Extracted page text data:
++++

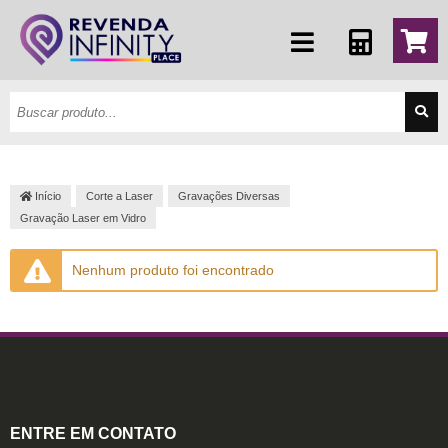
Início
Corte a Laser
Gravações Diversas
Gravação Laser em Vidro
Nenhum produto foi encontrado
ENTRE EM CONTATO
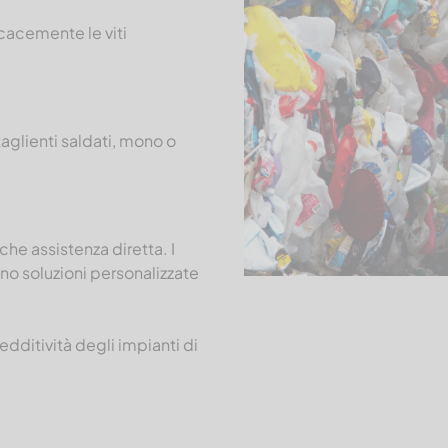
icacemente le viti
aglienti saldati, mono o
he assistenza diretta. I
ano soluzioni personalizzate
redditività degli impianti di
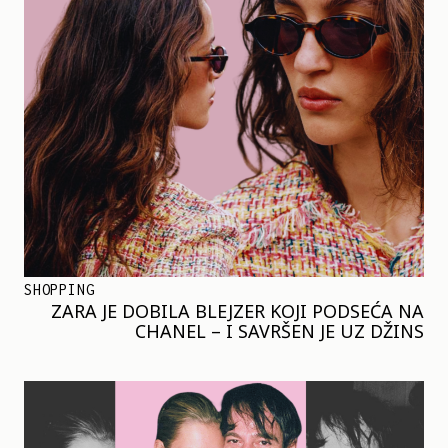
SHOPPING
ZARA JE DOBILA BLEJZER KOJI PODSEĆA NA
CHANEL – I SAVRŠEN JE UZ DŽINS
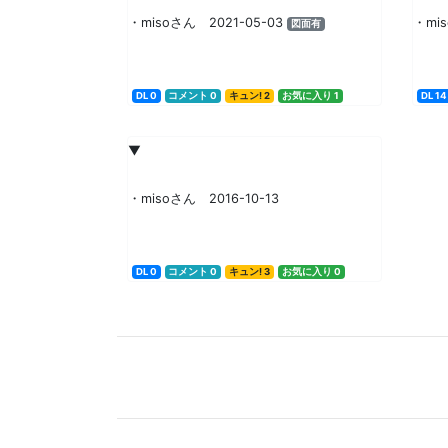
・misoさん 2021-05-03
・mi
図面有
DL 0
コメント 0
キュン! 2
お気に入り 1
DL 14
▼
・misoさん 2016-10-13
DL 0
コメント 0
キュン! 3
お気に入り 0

++++

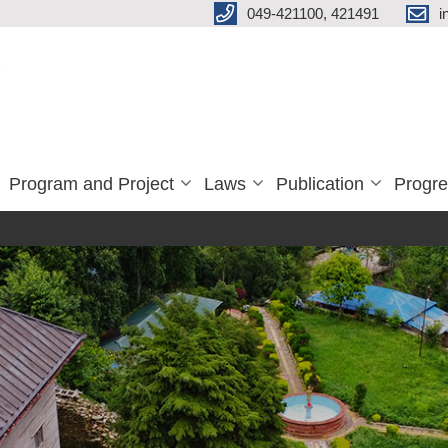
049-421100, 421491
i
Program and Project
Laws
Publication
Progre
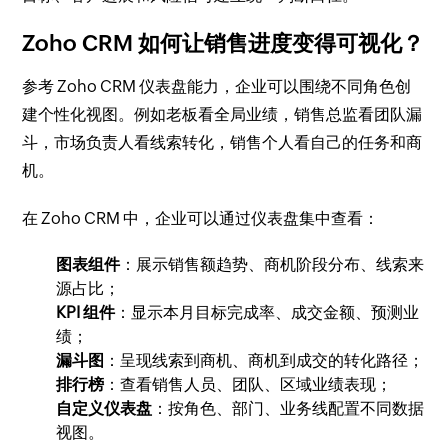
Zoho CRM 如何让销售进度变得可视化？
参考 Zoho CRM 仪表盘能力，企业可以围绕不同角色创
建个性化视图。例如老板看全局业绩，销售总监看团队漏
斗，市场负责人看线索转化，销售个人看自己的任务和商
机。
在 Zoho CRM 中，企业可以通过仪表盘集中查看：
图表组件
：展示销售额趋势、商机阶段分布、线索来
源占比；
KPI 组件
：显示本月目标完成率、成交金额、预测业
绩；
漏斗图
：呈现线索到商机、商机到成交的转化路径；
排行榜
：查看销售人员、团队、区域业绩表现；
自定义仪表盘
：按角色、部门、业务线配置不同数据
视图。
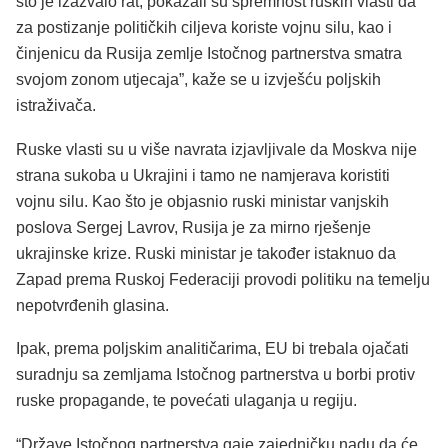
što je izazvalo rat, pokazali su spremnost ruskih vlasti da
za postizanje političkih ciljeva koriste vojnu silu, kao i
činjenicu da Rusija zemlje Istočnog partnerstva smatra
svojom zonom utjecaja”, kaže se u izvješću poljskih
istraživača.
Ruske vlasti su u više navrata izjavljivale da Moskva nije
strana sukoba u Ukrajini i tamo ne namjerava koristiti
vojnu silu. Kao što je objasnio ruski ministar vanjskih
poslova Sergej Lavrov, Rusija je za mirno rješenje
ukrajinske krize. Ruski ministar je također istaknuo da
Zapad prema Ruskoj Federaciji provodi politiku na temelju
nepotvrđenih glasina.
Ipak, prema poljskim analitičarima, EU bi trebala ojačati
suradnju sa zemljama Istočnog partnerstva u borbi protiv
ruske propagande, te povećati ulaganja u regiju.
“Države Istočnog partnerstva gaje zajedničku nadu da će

++++

TASK GOAL: Using the data above, give again exactly the lines starting at the one holding "建个性化视图。例如老板看全局业绩，销售总监看团队漏" and ending at the one holding "istraživača.", inclusive, and nothing more. Omit the pictures.

PROBLEM SOLUTION:
建个性化视图。例如老板看全局业绩，销售总监看团队漏
斗，市场负责人看线索转化，销售个人看自己的任务和商
机。
在 Zoho CRM 中，企业可以通过仪表盘集中查看：
图表组件
：展示销售额趋势、商机阶段分布、线索来
源占比；
KPI 组件
：显示本月目标完成率、成交金额、预测业
绩；
漏斗图
：呈现线索到商机、商机到成交的转化路径；
排行榜
：查看销售人员、团队、区域业绩表现；
自定义仪表盘
：按角色、部门、业务线配置不同数据
视图。
što je izazvalo rat, pokazali su spremnost ruskih vlasti da
za postizanje političkih ciljeva koriste vojnu silu, kao i
činjenicu da Rusija zemlje Istočnog partnerstva smatra
svojom zonom utjecaja”, kaže se u izvješću poljskih
istraživača.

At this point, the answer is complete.